Cisco has released security updates to fix a medium-severity vulnerability in its Identity Services Engine (Cisco ISE) and ISE Passive Identity Connector (ISE-PIC) products after a public proof-of-concept (PoC) exploit became available. The issue could allow attackers with administrative access to read sensitive files from the underlying operating system.
The vulnerability highlights ongoing risks in widely used enterprise identity and access management solutions, especially when flaws are disclosed publicly. Cisco customers are strongly advised to apply the latest patches to reduce exposure.
The flaw is tracked as CVE-2026-20029 and has a CVSS score of 4.9, placing it in the medium-severity category. Despite the moderate score, the availability of public exploit code increases the overall risk, particularly in environments where administrative accounts may already be compromised.
According to Cisco’s official security advisory, the vulnerability exists in the licensing feature of Cisco ISE and ISE-PIC. The root cause is improper parsing of XML files processed by the web-based management interface.
Cisco explained that an attacker could exploit the issue by uploading a specially crafted malicious file to the application. While the attacker must already have valid administrative credentials, successful exploitation could allow them to read arbitrary files from the operating system.
Importantly, Cisco noted that these files should be restricted even for administrators, making this a violation of expected access controls and privilege boundaries.
Cisco ISE is widely used by enterprises to manage network access control (NAC), identity authentication, and policy enforcement across corporate networks. Any weakness in such a critical security platform can have serious implications.
If exploited, the vulnerability could allow attackers to access:
-
Configuration files
-
System-level information
-
Sensitive operational data
Although Cisco has stated that there is no evidence of active exploitation in the wild, the presence of a public PoC exploit significantly lowers the barrier for attackers. In real-world scenarios, threat actors often chain such vulnerabilities with stolen or reused credentials to escalate attacks.
Cisco confirmed that multiple versions of ISE and ISE-PIC are affected. The following breakdown shows which releases are vulnerable and how to remediate them:
-
Cisco ISE or ISE-PIC earlier than Release 3.2
→ Upgrade to a fixed release -
Cisco ISE or ISE-PIC Release 3.2
→ Apply Patch 8 -
Cisco ISE or ISE-PIC Release 3.3
→ Apply Patch 8 -
Cisco ISE or ISE-PIC Release 3.4
→ Apply Patch 4 -
Cisco ISE or ISE-PIC Release 3.5
→ Not vulnerable
Cisco has clearly stated that there are no workarounds available. Applying the official patches is the only effective mitigation.

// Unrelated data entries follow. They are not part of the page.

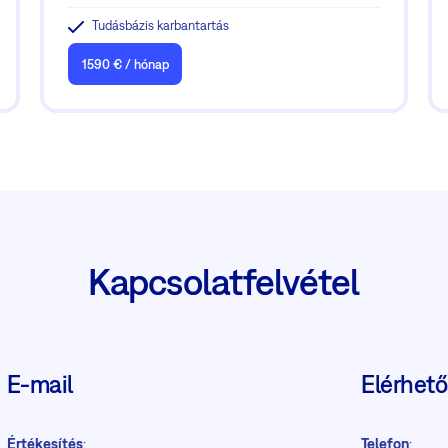
Tudásbázis karbantartás
1590 € / hónap
Kapcsolatfelvétel
E-mail
Elérhet
Értékesítés
:
Telefon
:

The vulnerability was discovered and responsibly reported by Bobby Gould of the Trend Micro Zero Day Initiative (ZDI). Cisco credited the researcher for identifying the flaw and coordinating disclosure.
Responsible reporting plays a key role in helping vendors address security issues before they are widely exploited, although the public release of PoC code increases urgency for patching.

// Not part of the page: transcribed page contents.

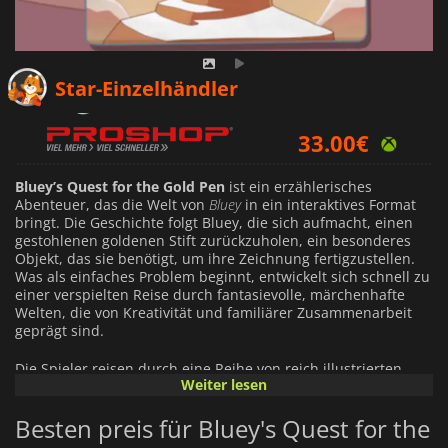
31.76
€
Star-Einzelhändler
33.00
€
39.99
€
Bluey’s Quest for the Gold Pen
ist ein erzählerisches
Abenteuer, das die Welt von
Bluey
in ein interaktives Format
bringt. Die Geschichte folgt Bluey, die sich aufmacht, einen
gestohlenen goldenen Stift zurückzuholen, ein besonderes
Objekt, das sie benötigt, um ihre Zeichnung fertigzustellen.
Was als einfaches Problem beginnt, entwickelt sich schnell zu
einer verspielten Reise durch fantasievolle, märchenhafte
Welten, die von Kreativität und familiärer Zusammenarbeit
geprägt sind.
Die Spieler reisen durch eine Reihe von reich illustrierten
Weiter lesen
Umgebungen, die den charakteristischen visuellen Stil der
Serie widerspiegeln. Von goldenen Küsten und
Besten preis für Bluey's Quest for the
schneebedeckten Gipfeln bis hin zu vertrauten, vom Outback
inspirierten Schauplätzen ist jeder Ort darauf ausgelegt,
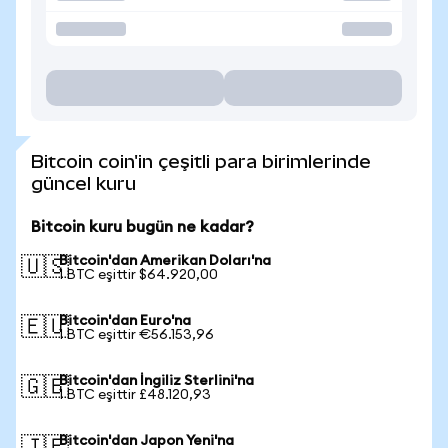
Bitcoin coin'in çeşitli para birimlerinde
güncel kuru
Bitcoin kuru bugün ne kadar?
Bitcoin'dan Amerikan Doları'na
🇺🇸
1 BTC eşittir $64.920,00
Bitcoin'dan Euro'na
🇪🇺
1 BTC eşittir €56.153,96
Bitcoin'dan İngiliz Sterlini'na
🇬🇧
1 BTC eşittir £48.120,93
Bitcoin'dan Japon Yeni'na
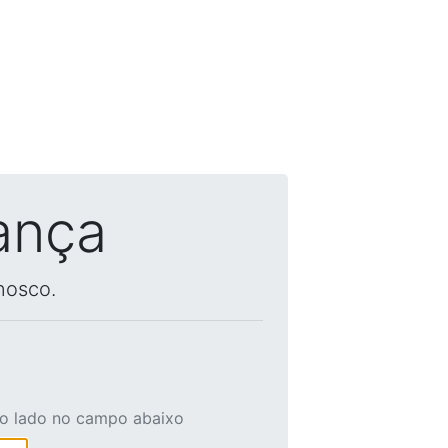
ança
nosco.
ao lado no campo abaixo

Alongside the ISE update, Cisco also released fixes for two additional medium-severity vulnerabilities affecting the Snort 3 Detection Engine. These flaws are related to how Snort processes Distributed Computing Environment Remote Procedure Call (DCE/RPC) requests.

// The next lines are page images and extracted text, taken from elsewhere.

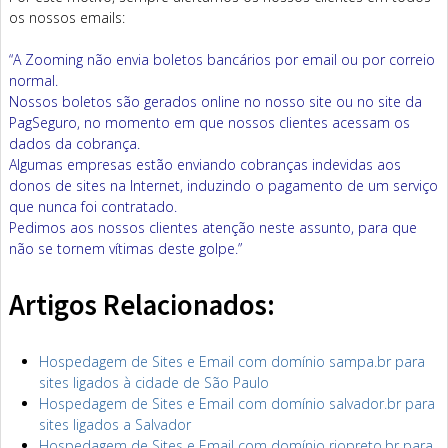
os nossos emails:
“A Zooming não envia boletos bancários por email ou por correio
normal.
Nossos boletos são gerados online no nosso site ou no site da
PagSeguro, no momento em que nossos clientes acessam os
dados da cobrança.
Algumas empresas estão enviando cobranças indevidas aos
donos de sites na Internet, induzindo o pagamento de um serviço
que nunca foi contratado.
Pedimos aos nossos clientes atenção neste assunto, para que
não se tornem vítimas deste golpe.”
Artigos Relacionados:
Hospedagem de Sites e Email com domínio sampa.br para
sites ligados à cidade de São Paulo
Hospedagem de Sites e Email com domínio salvador.br para
sites ligados a Salvador
Hospedagem de Sites e Email com domínio riopreto.br para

The vulnerabilities include:
CVE-2026-20026 (CVSS 5.8)
→ A denial-of-service vulnerability that could cause Snort 3 to restart, impacting availabilityCVE-2026-20027 (CVSS 5.3)
→ An information disclosure vulnerability that could leak sensitive data
These issues could be exploited by an unauthenticated remote attacker, making them particularly concerning in exposed environments.
Trend Micro researcher Guy Lederfein was credited with discovering and reporting these Snort-related vulnerabilities.
The Snort vulnerabilities impact several widely deployed Cisco products, including:
Cisco Secure Firewall Threat Defense (FTD), when configured with Snort 3
Cisco IOS XE Software
Cisco Meraki software
Organizations using these platforms should verify their configurations and apply updates promptly to avoid service disruption or data exposure.
Cisco products are frequently targeted by cybercriminals and nation-state threat actors due to their widespread use in enterprise and government networks. Even medium-severity vulnerabilities can become high-impact when combined with other weaknesses, such as poor credential hygiene or exposed management interfaces.
Security teams should treat this update as a reminder to:
Regularly audit administrative access
Restrict management interfaces to trusted networks
Monitor for unusual file access or configuration changes
Apply vendor patches as soon as they are released
While Cisco reports no active exploitation of CVE-2026-20029, the existence of a public PoC exploit makes immediate patching essential. Organizations running Cisco ISE, ISE-PIC, or Snort-enabled Cisco products should review their environments and update to the latest secure versions without delay.